How to make a Veal Scallopini with Creamy Mushroom Sauce.
Ingredients: Serves 4
- 6-8 veal cutlets about 1/8″ thick
- 2 cups thinly sliced mushrooms
- 2 Tbsp chopped fresh basil or oregano or a combination, plus whole leaves for garnish
- 1 large garlic clove pressed
- 1-2 cups cherry tomatoes halved
- 2 Tbsp brined capers rinsed
- 1/4 cup all-purpose flour
- Salt
- Pepper
- 1 cup chicken broth
- 4 Tbsp butter
- 4 Tbsp olive oil
- 1 cup white wine
- 1 Tbsp lemon juice
Instructions:
- Sprinkle each veal cutlet with salt and pepper.
- Gently pat down to make the seasoning stick.

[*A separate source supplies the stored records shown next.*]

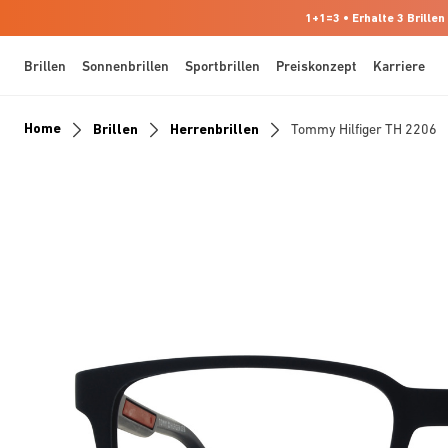
1+1=3 • Erhalte 3 Brillen
Brillen
Sonnenbrillen
Sportbrillen
Preiskonzept
Karriere
Home
Brillen
Herrenbrillen
Tommy Hilfiger TH 2206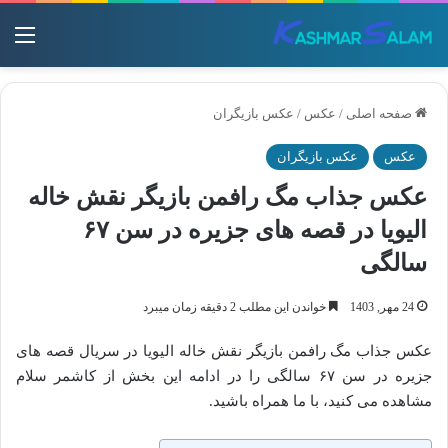
منو
صفحه اصلی
/
عکس
/
عکس بازیگران
عکس
عکس بازیگران
عکس جذاب مگ رافمن بازیگر نقش خاله
الیویا در قصه های جزیره در سن ۶۷
سالگی
24 مهر, 1403
خواندن این مطلب 2 دقیقه زمان میبرد
عکس جذاب مگ رافمن بازیگر نقش خاله الیویا در سریال قصه های
جزیره در سن ۶۷ سالگی را در ادامه این بخش از کاشمر سلام
مشاهده می کنید، با ما همراه باشید.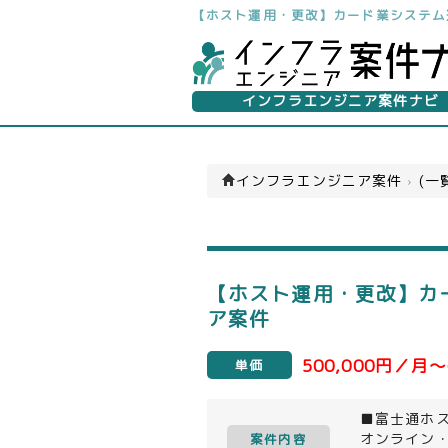
【ホスト運用・更改】カード業システム
インフラエンジニア案件ナビ
インフラエンジニア案件
›
(一
【ホスト運用・更改】カ
ア案件
500,000円／月～
単価
■富士通ホ
オンライン
案件内容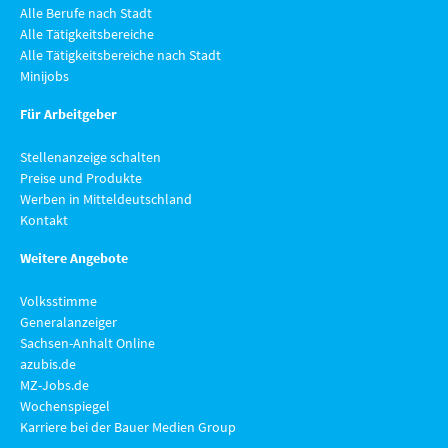
Alle Berufe nach Stadt
Alle Tätigkeitsbereiche
Alle Tätigkeitsbereiche nach Stadt
Minijobs
Für Arbeitgeber
Stellenanzeige schalten
Preise und Produkte
Werben in Mitteldeutschland
Kontakt
Weitere Angebote
Volksstimme
Generalanzeiger
Sachsen-Anhalt Online
azubis.de
MZ-Jobs.de
Wochenspiegel
Karriere bei der Bauer Medien Group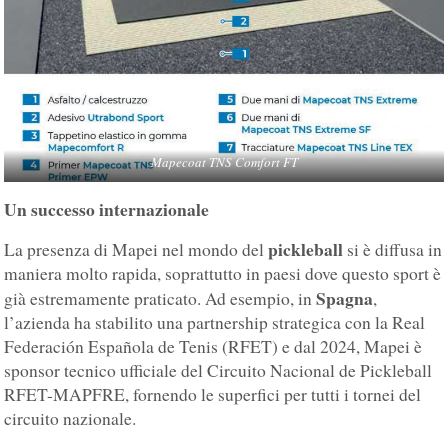
Mapecoat TNS Comfort FT
Un successo internazionale
pickleball
La presenza di Mapei nel mondo del
si è diffusa in
maniera molto rapida, soprattutto in paesi dove questo sport è
Spagna
già estremamente praticato. Ad esempio, in
,
l’azienda ha stabilito una partnership strategica con la Real
Federación Española de Tenis (RFET) e dal 2024, Mapei è
sponsor tecnico ufficiale del Circuito Nacional de Pickleball
RFET-MAPFRE, fornendo le superfici per tutti i tornei del
circuito nazionale.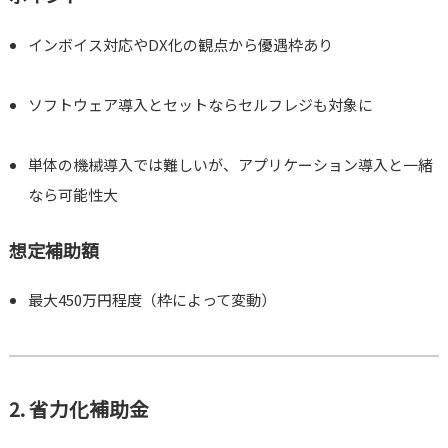
インボイス対応やDX化の観点から優遇枠あり
ソフトウェア導入とセットならセルフレジも対象に
単体の機械導入では難しいが、アプリケーション導入と一緒
なら可能性大
想定補助額
最大450万円程度（枠によって変動）
2. 省力化補助金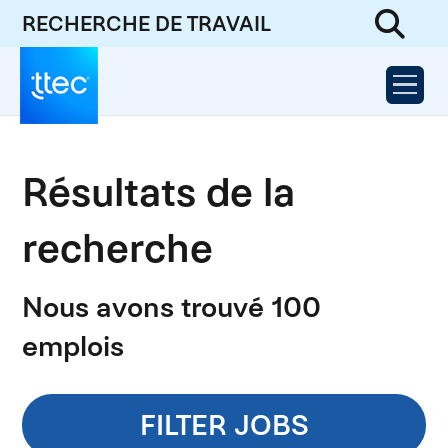
RECHERCHE DE TRAVAIL
Résultats de la
recherche
Nous avons trouvé 100
emplois
FILTER JOBS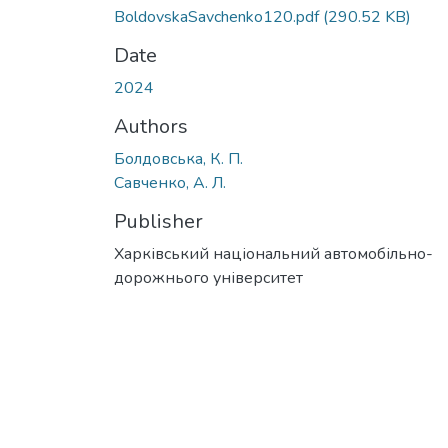
BoldovskaSavchenko120.pdf
(290.52 KB)
Date
2024
Authors
Болдовська, К. П.
Савченко, А. Л.
Publisher
Харківський національний автомобільно-
дорожнього університет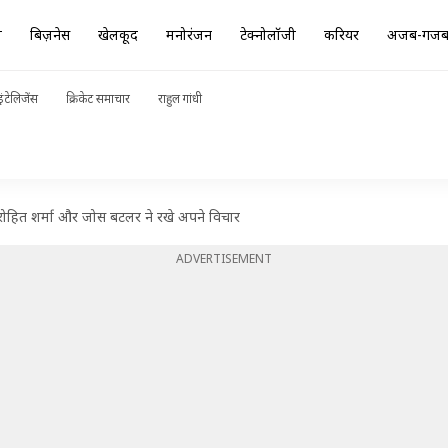
ा
बिज़नेस
खेलकूद
मनोरंजन
टेक्नोलॉजी
करियर
अजब-गज
ंटेलिजेंस
क्रिकेट समाचार
राहुल गांधी
 रोहित शर्मा और जोस बटलर ने रखे अपने विचार
ADVERTISEMENT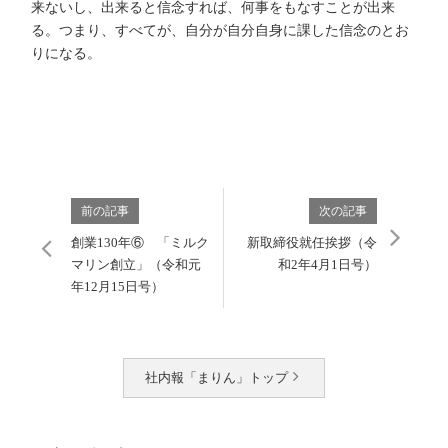
来ないし、出来ると信念すれば、何事をもなすことが出来
る。つまり、すべてが、自分が自分自身に課した信念のとお
りになる。
前の記事
次の記事
創業130年⑥ 「ミルク
新取締役就任挨拶（令
マリン創立」（令和元
和2年4月1日号）
年12月15日号）
社内報「まりん」トップ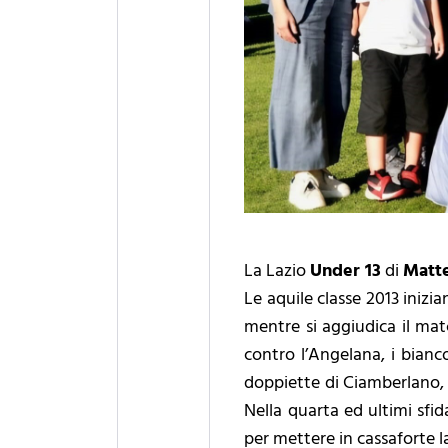
La Lazio
Under 13
di
Matte
Le aquile classe 2013 inizia
mentre si aggiudica il matc
contro l’Angelana, i biancoc
doppiette di Ciamberlano, 
Nella quarta ed ultimi sfid
per mettere in cassaforte la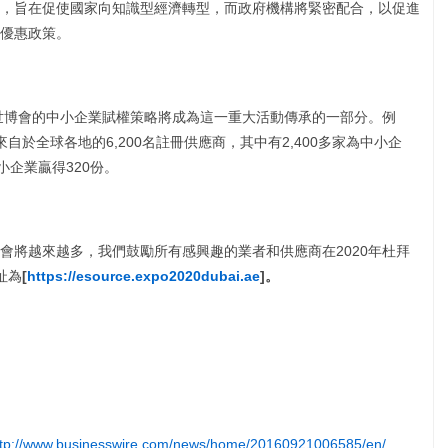
，旨在促使國家向知識型經濟轉型，而政府機構將緊密配合，以促進
優惠政策。
拜世博會的中小企業賦權策略將成為這一重大活動傳承的一部分。例
有來自於全球各地的6,200名註冊供應商，其中有2,400多家為中小企
小企業贏得320份。
會將越來越多，我們鼓勵所有感興趣的業者和供應商在2020年杜拜
址為
[
https://esource.expo2020dubai.ae
]
。
ttp://www.businesswire.com/news/home/20160921006585/en/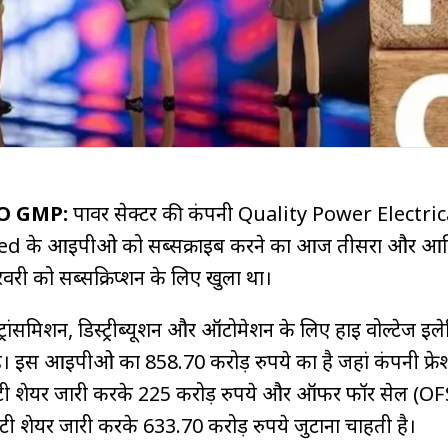
PO GMP:
पावर सेक्टर की कंपनी Quality Power Electric
 के आईपीओ को सब्सक्राइब करने का आज तीसरा और आख
ी को सब्सक्रिप्शन के लिए खुला था।
रांसमिशन, डिस्ट्रीब्यूशन और ऑटोमेशन के लिए हाई वोल्टेज इलेक
ी है। इस आईपीओ का 858.70 करोड़ रुपये का है जहां कंपनी फ्रेश
िटी शेयर जारी करके 225 करोड़ रुपये और ऑफर फॉर सेल (OF
टी शेयर जारी करके 633.70 करोड़ रुपये जुटाना चाहती है।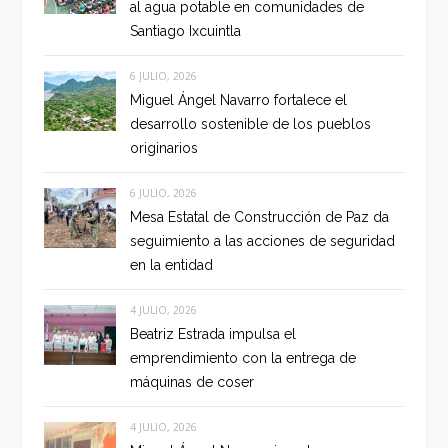
al agua potable en comunidades de
Santiago Ixcuintla
6 JULIO, 2026
Miguel Ángel Navarro fortalece el
desarrollo sostenible de los pueblos
originarios
6 JULIO, 2026
Mesa Estatal de Construcción de Paz da
seguimiento a las acciones de seguridad
en la entidad
4 JULIO, 2026
Beatriz Estrada impulsa el
emprendimiento con la entrega de
máquinas de coser
4 JULIO, 2026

- Dredge each cutlet in flour and set aside.
- Another method is to combine 2 tablespoons of flour with salt and pepper in a Ziploc bag, add veal scallopini, seal and shake until the meat is evenly covered with flour and seasoning.
- Heat a large non-stick pan over high heat with olive oil, until the oil shimmers.
- Cook veal cutlets, 3-4 at a time, turning once, until browned and just cooked through, about 1 minute per side.
- Transfer scallopini to a separate plate and keep warm.
- In the same skillet, add the butter and heat until starts to simmer.
- Add the mushrooms and garlic and saute for 2-3 minutes, until tender.
- Stir in 2 tablespoons of flour and keep stirring until well incorporated.
- Add the chicken broth, lemon juice, capers and white wine and bring to simmer, stirring and scraping any brown bits from the bottom.
- Continue cooking until the sauce has thickened a little.
- A couple of minutes will suffice.
- Don’t make it too thick.
- Taste for salt and adjust, if needed.
- Add the tomatoes and the chopped basil, and continue sauteing for about a minute, until the tomatoes slightly softened up.
- Remove the pan from the heat.
- Add the veal scallopini back to the pan and spoon the sauce with mushrooms and tomatoes over the meat.
- This will help bring the veal scallopini back to target temperature.
- Serve immediately with your favourite side dish.